■ **EXERCISE DIRECTIONS**
Every line in the data below that holds "tidigt" should be found and copied.

■ **DATA TO PROCESS**
+++++
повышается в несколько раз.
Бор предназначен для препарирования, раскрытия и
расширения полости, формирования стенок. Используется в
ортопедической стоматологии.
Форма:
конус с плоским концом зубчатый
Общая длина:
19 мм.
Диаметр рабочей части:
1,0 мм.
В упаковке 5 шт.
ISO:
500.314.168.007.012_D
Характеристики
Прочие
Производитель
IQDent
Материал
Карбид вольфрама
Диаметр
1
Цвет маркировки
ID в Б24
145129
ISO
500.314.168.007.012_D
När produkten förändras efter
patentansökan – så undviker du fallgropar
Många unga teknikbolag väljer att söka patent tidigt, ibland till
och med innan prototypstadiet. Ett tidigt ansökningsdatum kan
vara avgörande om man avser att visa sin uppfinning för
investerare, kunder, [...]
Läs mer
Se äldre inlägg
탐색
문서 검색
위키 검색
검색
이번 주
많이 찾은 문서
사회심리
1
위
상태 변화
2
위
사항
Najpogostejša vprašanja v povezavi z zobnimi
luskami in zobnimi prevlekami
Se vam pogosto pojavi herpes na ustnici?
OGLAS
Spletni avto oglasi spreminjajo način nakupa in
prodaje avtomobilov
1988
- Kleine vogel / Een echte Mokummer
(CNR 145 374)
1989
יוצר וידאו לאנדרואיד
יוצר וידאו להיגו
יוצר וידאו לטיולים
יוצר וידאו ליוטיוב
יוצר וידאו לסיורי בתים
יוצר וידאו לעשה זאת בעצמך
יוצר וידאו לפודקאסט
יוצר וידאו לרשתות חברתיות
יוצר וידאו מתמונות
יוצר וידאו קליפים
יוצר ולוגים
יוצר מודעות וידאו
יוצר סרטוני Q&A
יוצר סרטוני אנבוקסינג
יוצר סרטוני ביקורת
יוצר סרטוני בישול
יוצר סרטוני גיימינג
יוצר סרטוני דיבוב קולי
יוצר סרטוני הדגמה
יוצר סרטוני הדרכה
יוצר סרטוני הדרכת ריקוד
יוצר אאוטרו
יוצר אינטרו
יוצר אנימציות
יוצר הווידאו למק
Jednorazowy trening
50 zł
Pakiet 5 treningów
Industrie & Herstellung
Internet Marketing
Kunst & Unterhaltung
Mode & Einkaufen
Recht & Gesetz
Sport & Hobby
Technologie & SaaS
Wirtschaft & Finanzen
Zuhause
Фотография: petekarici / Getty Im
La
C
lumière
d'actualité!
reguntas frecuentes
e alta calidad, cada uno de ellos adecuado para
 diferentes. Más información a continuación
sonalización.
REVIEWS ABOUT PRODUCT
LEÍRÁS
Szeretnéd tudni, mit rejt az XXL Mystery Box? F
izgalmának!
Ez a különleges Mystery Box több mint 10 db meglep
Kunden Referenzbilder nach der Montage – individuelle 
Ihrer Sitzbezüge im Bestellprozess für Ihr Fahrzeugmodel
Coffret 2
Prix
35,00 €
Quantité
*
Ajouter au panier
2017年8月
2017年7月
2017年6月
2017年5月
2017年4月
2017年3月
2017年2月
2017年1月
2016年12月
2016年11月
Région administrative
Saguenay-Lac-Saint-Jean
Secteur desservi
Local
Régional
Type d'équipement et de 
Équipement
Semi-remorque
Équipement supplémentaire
+++++
■ **SOLUTION TO THIS EXERCISE**
Många unga teknikbolag väljer att söka patent tidigt, ibland till
och med innan prototypstadiet. Ett tidigt ansökningsdatum kan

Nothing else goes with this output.